|Kinsol Trestle, Fall 2011|
Once upon a time I was an avid hiker and backpacker. A serious accident in the mid-nineties put end to that, and most of the walks or gentle hikes I've done since have been with the dogs. Recently, those walks have been reduced to slow gentle strolls along the beach as my old dogs can no longer do anything more.
Saturday, after taking Sadie for a walk along the shore line, taking Charley for her little crawl around the block, and checking out a local art show, I decided to capitalize on the fall weather and head for the hills sans canines.* Being a weekend, I was pretty sure my destination would also attract enough other hikers, walkers, cyclists, and equestrians to keep me safe from bears, cougars and two legged beasts. I stuffed some supplies in my daypack and headed out for the Cowichan Valley Trail (part of the Trans Canada Trail system) and Kinsol Trestle, near Shawnigan Lake about forty-five minutes south west of here. The weather inland was overcast and misty, but not sufficiently wet to deter me.
The Trans Canada Trail is 16,000 kilometer trail (many parts still under construction) which winds through every province and territory. Once completed, it will be the largest trail of its kind in the world.
The Cowichan Valley Trail section is 120 km, much of it on former railway beds, making for flat, easy walking through beautiful forests, alongside lakes and rivers, and connecting community to community. The trail accommodates walking, cycling and horseback riding - no motorized vehicles (thank goodness). **
Kinsol Trestle, also known as Koksilah River Trestle, is a wooden railway trestle crossing the Koksila River. The original trestle was completed in 1920, at 144 ft high and 617 feet long - the largest wooden trestle in the Commonwealth and one of the highest railway trestles in the world.
|It's a long way down!|
In 1979, the last train crossed the aging structure, and a year later it was abandoned. In 2007, the Cowichan Valley Regional District looked at restoring the trestle and the community rallied to the challenge of raising funds, finding partners, and volunteering. The newly restored trestle, true to its original roots in structure and material, reopened to the public this summer, connecting north and south sections of the Trans Canada Trail on Vancouver Island.
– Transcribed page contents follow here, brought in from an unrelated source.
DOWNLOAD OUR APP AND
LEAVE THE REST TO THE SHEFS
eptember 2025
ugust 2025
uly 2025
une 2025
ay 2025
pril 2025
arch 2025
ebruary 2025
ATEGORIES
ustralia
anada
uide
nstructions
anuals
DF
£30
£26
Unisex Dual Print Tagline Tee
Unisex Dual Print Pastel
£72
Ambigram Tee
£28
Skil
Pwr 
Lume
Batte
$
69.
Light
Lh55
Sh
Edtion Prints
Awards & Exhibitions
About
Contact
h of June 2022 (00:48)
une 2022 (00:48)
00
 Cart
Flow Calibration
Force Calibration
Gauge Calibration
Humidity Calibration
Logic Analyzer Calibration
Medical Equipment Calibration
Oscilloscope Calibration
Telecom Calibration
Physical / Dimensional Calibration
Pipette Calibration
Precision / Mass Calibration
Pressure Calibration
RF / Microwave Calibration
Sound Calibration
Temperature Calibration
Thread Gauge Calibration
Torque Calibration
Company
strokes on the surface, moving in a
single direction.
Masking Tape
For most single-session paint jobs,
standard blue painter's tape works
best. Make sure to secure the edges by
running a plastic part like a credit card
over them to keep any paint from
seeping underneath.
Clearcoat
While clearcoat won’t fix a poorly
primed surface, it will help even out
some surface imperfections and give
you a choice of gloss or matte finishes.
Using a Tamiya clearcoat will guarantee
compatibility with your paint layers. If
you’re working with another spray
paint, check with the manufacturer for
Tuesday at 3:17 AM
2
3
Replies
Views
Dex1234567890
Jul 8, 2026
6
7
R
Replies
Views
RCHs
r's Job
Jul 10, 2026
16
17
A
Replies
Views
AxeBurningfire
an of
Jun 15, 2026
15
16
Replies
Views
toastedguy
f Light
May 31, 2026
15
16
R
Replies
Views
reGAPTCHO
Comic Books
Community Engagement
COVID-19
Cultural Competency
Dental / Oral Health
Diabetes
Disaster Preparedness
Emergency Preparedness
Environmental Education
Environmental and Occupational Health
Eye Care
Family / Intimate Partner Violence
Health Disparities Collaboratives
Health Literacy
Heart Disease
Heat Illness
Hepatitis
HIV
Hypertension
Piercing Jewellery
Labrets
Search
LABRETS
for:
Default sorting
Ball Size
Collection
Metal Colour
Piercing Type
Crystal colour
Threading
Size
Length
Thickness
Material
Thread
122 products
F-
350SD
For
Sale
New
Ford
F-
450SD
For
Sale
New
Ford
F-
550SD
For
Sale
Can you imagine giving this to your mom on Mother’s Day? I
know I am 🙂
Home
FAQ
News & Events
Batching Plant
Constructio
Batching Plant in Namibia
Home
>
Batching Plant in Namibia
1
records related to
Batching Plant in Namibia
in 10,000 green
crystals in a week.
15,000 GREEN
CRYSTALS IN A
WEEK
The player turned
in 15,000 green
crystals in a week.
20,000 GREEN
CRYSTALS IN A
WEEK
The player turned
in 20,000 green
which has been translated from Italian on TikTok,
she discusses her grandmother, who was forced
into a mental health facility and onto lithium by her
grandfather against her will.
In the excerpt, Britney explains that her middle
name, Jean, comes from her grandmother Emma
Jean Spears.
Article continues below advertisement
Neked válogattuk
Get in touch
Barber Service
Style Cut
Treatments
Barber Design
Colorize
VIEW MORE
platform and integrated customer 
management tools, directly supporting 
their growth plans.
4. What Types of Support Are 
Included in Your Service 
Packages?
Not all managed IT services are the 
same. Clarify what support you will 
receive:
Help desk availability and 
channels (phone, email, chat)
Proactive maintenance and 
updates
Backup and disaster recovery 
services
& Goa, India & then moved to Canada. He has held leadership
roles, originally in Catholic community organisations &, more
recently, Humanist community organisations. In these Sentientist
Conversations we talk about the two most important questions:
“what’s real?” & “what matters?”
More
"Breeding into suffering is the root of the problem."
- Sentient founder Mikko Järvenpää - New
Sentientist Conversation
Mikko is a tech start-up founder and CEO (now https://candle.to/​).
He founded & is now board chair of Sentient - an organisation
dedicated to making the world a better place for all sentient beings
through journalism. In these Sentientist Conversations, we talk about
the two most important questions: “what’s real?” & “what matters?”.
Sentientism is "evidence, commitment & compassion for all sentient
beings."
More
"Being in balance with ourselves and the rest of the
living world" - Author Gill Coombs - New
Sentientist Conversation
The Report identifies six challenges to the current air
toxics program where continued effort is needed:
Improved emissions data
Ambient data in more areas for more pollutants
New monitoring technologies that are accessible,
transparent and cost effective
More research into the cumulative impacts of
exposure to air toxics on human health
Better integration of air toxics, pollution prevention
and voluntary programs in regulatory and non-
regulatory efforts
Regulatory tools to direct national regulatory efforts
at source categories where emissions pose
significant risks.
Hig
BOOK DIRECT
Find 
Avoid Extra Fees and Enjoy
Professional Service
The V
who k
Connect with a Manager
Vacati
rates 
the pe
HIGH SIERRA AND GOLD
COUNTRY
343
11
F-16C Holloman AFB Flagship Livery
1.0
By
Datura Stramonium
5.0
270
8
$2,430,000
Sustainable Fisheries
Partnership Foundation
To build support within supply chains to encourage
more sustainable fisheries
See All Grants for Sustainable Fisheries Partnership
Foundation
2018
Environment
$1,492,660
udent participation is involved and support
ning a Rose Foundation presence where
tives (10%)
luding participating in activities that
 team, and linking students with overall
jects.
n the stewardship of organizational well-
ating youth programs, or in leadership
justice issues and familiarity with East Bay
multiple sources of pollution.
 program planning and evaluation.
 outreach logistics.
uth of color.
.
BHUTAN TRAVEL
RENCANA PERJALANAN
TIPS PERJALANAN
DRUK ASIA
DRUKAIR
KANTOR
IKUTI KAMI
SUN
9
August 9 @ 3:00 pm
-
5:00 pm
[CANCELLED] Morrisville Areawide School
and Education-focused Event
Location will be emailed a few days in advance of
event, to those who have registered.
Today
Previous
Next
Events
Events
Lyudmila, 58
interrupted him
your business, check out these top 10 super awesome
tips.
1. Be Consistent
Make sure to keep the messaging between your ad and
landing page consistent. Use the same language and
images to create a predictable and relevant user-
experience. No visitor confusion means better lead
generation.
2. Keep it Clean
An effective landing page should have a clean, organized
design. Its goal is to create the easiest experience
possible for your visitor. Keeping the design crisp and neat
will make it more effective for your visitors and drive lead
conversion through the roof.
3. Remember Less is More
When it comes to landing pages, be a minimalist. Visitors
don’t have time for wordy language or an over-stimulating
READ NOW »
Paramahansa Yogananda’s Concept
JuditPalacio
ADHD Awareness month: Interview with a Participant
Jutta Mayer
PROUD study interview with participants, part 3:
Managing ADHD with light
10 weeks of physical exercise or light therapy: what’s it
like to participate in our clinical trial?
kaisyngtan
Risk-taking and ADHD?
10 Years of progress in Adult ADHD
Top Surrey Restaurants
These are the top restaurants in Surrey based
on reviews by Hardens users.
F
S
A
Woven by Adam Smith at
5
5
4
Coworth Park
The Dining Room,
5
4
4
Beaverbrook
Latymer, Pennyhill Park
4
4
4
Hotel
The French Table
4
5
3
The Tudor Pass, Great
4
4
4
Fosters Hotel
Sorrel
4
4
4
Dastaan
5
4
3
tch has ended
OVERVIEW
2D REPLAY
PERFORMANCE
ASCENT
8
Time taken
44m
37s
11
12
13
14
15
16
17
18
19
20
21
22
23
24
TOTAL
I started at the south end, as that is the designated 'public access' end, though I have since found out the north end is just as accessible and certainly closer for me. After an easy 20 minute walk in, on a wide, flat path through towering evergreens, I reached the trestle where volunteers were busy doing some restoration projects on the ground and paths around the base of the trestle. A film crew was also present - they have been following its restoration story from day one for a TV promotional documentary about the Trans Canada Trail. (One day you may see my smiling face on TV, as they grabbed me for an impromptu interview! )
I also ended up chatting with the videographer for about half an hour, and learned much more about the fascinating area than I could have ever learned online - from the thrill of seeing a herd of elk just over the hill while they were in a helicopter filming the five cranes lifting the timbers for the trestle, to the significance of the Roman numerals carved into the old timbers, construction marks bearing information of incline and curve so the finished structure would enable the trains to make the 3% grade hauling a full load.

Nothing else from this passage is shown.